*Try it*. Report, as a number alone, how many lines below contain the string "lèvres".

*Dataset records*.

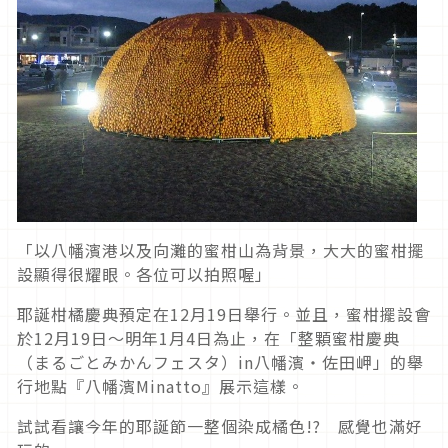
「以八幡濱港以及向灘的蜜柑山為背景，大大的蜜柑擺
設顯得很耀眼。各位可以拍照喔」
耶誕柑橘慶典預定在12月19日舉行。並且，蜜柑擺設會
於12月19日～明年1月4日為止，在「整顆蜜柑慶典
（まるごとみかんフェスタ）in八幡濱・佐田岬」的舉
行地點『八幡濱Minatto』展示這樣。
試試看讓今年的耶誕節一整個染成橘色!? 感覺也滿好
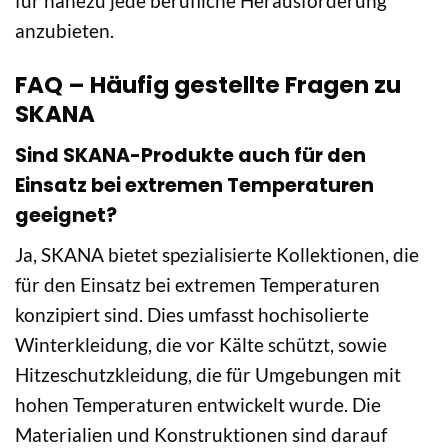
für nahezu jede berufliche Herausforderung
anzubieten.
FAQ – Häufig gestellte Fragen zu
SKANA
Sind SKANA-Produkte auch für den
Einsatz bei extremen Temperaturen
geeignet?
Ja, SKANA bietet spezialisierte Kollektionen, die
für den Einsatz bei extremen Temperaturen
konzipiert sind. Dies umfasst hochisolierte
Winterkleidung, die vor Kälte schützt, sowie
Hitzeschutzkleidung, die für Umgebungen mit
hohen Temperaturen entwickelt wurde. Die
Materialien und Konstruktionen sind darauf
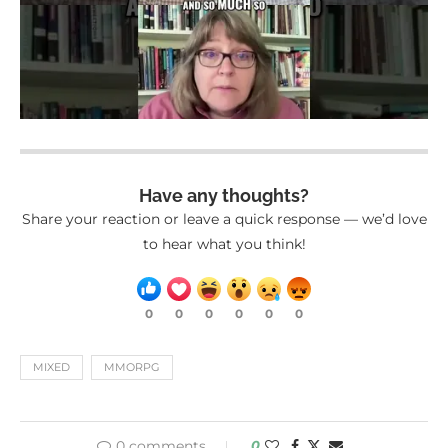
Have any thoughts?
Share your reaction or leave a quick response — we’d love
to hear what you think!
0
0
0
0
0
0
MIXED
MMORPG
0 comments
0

--

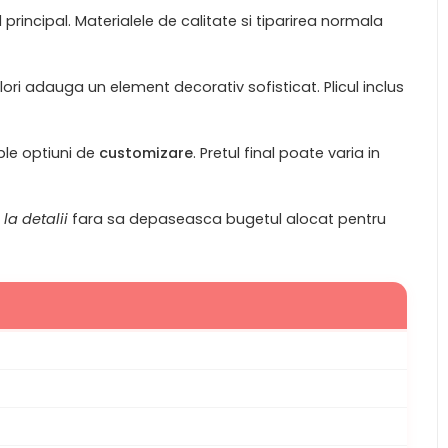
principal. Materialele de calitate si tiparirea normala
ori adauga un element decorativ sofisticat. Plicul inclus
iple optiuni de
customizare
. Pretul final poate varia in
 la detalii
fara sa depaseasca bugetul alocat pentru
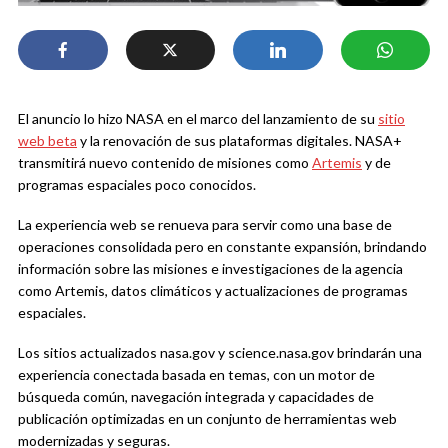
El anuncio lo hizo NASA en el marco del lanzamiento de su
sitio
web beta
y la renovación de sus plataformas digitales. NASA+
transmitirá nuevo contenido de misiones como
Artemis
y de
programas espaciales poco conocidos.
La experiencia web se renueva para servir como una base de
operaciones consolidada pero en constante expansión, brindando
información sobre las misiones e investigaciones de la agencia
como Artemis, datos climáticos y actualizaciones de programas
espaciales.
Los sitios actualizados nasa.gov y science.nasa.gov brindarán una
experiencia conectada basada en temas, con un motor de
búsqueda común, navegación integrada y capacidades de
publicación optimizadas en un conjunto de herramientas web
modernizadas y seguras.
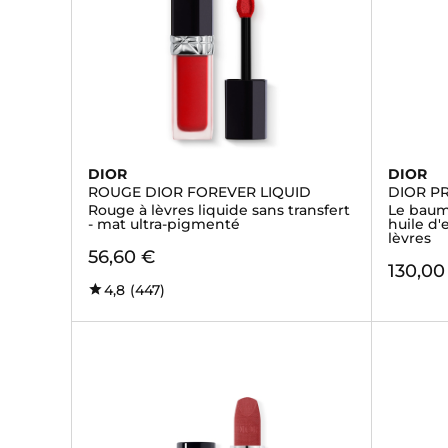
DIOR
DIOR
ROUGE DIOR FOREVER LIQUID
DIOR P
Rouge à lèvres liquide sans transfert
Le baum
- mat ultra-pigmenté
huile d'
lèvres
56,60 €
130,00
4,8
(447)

==

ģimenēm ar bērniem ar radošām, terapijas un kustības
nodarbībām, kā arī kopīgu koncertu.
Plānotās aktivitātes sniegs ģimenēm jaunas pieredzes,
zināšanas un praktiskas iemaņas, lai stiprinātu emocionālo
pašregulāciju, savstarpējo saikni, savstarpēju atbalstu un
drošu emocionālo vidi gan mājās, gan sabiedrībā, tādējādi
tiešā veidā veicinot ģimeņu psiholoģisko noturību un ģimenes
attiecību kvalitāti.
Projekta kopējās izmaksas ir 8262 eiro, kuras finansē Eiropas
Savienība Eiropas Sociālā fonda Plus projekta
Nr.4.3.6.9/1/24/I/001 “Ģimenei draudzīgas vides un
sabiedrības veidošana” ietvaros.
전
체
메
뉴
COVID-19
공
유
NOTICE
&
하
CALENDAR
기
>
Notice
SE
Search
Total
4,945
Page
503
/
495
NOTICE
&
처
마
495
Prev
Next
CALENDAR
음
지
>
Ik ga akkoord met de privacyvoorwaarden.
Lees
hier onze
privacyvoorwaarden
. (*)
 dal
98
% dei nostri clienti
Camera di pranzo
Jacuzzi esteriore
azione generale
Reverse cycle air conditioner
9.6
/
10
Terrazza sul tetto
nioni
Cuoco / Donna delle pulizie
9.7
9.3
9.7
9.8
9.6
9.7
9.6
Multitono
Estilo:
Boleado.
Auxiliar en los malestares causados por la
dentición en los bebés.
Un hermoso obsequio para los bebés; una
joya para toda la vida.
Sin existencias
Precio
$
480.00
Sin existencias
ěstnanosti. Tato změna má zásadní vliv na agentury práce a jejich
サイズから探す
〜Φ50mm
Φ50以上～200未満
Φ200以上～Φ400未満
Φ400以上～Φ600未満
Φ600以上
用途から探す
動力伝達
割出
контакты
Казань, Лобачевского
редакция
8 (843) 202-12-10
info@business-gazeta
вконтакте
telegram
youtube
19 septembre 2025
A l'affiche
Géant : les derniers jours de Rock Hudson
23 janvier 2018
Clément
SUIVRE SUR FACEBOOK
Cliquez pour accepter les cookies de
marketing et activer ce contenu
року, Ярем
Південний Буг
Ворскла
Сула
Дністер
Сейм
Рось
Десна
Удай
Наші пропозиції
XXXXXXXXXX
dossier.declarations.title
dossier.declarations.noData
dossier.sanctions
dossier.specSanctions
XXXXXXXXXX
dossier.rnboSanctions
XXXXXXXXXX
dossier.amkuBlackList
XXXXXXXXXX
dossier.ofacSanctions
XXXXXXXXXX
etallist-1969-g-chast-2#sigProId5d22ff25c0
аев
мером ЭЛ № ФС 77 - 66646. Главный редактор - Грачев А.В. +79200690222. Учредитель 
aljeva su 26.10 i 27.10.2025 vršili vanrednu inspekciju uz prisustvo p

*Completed exercise*. 2